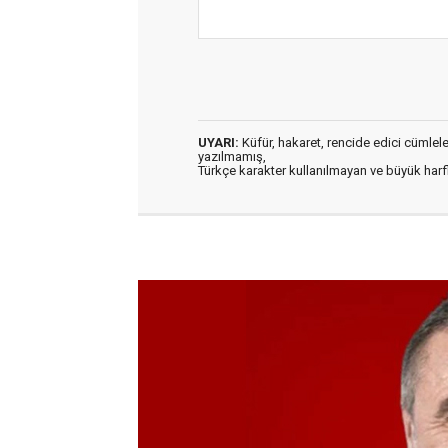
UYARI:
Küfür, hakaret, rencide edici cümleler 
yazılmamış,
Türkçe karakter kullanılmayan ve büyük har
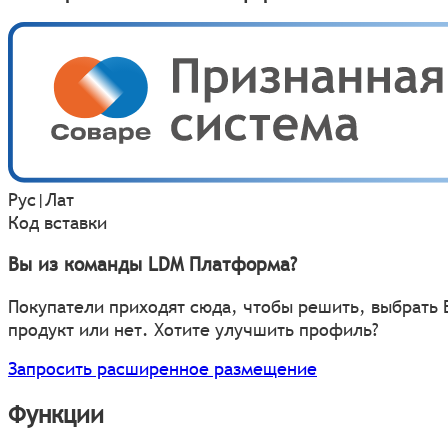
Рус
|
Лат
Код вставки
Вы из команды LDM Платформа?
Покупатели приходят сюда, чтобы решить, выбрать
продукт или нет. Хотите улучшить профиль?
Запросить расширенное размещение
Функции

---+---

* [ASSIGNED TASK]
Only the lines from the one containing "Покупатели приходят сюда, чтобы" through the end of the entries above belong in the answer; repeat them exactly.

* [SOLUTION FOR THIS PROBLEM]
Покупатели приходят сюда, чтобы решить, выбрать
продукт или нет. Хотите улучшить профиль?
Запросить расширенное размещение
Функции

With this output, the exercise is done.